The key elements are clear if you look at what each piece is doing:

  • The target interface is AudioSource. This is what your existing code expects. You don’t want to change it.

  • The adaptee is MP3Decoder from the third-party library. This is what you want to use, but it doesn’t match your interface.

  • The adapter is the combination of MP3AdapterData and the mp3_adapter_* functions. It implements the target interface while internally delegating to the adaptee. The translation logic (converting short to float, mapping function calls etc.) lives here.

  • The factory function audio_source_from_mp3() constructs the adapter and wires everything together. Client code just calls this and gets back an AudioSource it can use normally.

Adding More Adapters

The real power shows when you add more formats. Each one gets its own adapter:

// Different factory functions, same return type
AudioSource *audio_source_from_mp3(const char *filename);
AudioSource *audio_source_from_wav(const char *filename);
AudioSource *audio_source_from_flac(const char *filename);
AudioSource *audio_source_from_ogg(const char *filename);

Each adapter wraps a different underlying library, handling whatever quirks that library has. Your audio processing code doesn’t care, it just sees AudioSource objects and calls read_samples().
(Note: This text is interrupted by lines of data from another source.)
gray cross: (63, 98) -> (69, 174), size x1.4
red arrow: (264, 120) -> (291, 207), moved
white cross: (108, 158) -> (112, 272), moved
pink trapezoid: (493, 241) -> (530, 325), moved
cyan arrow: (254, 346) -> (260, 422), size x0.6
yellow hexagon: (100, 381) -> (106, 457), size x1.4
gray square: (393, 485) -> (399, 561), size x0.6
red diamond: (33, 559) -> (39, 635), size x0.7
void play_file(const char *filename) {
    AudioSource *source = NULL;

    // Pick the right adapter based on file extension
    if (ends_with(filename, ".mp3")) {
        source = audio_source_from_mp3(filename);
    } else if (ends_with(filename, ".wav")) {
        source = audio_source_from_wav(filename);
    } else if (ends_with(filename, ".flac")) {
        source = audio_source_from_flac(filename);
    }

    if (source) {
        process_audio(source);  // Same code handles all formats
        source->destroy(source);
    }
}

When to Use This Pattern

The adapter pattern is useful when you’re integrating third-party libraries that have their own conventions, maintaining backward compatibility with old interfaces while using new implementations, writing plugins or modular systems where components need a uniform interface, or testing code by swapping in mock implementations that conform to the expected interface.
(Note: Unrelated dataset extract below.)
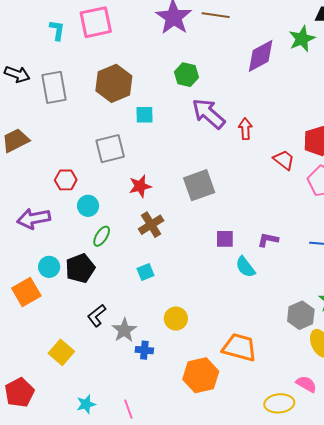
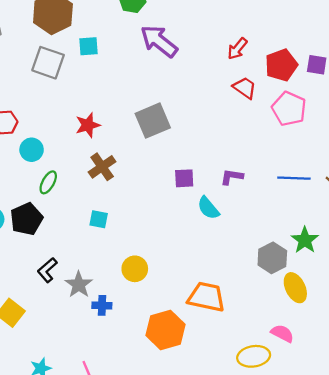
red arrow: (245, 129) -> (237, 49), moved, turned -135
gray square: (110, 149) -> (48, 63), moved, turned 36
cyan square: (145, 272) -> (99, 219), turned 36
There’s also a maintenance benefit: the adapter isolates your code from changes in the underlying system. If the MP3 library releases a new version with a different API, maybe mp3_decode_frame becomes mp3_read_pcm with different parameters, you only need to update the adapter. Every part of your codebase that uses AudioSource remains untouched, because it never knew about the MP3 library in the first place. The adapter acts as a buffer between your code and external dependencies, containing the blast radius of changes.

A Simpler Alternative

This pattern does add a layer of indirection, which has a small cost. Don’t use it when a simple wrapper function would suffice, or when you control both sides of the interface and can just make them match directly.
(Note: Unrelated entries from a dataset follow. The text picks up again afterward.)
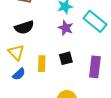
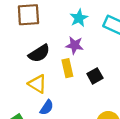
purple star: (66, 28) -> (75, 45), moved
yellow rectangle: (42, 64) -> (67, 68), moved

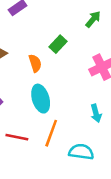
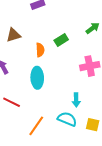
orange line: (51, 133) -> (36, 126), moved
cyan semicircle: (81, 152) -> (67, 119), moved

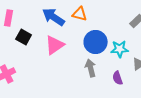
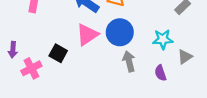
black square: (24, 37) -> (58, 53), moved
blue circle: (96, 42) -> (120, 32), moved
// Simple wrapper, no function pointers
size_t read_mp3_samples(MP3Decoder *dec, float *buffer, size_t count) {
    short temp[count];
    int read = mp3_decode_frame(dec, temp, count);
    for (int i = 0; i < read; i++) {
        buffer[i] = temp[i] / 32768.0f;
    }
    return read;
}

This translates between interfaces without the struct-and-function-pointer machinery. Use the full adapter pattern when you need to treat different implementations uniformly through a common interface; use simple wrappers when you just need to bridge a single gap.

As always, thanks for joining me on this journey into embedded development!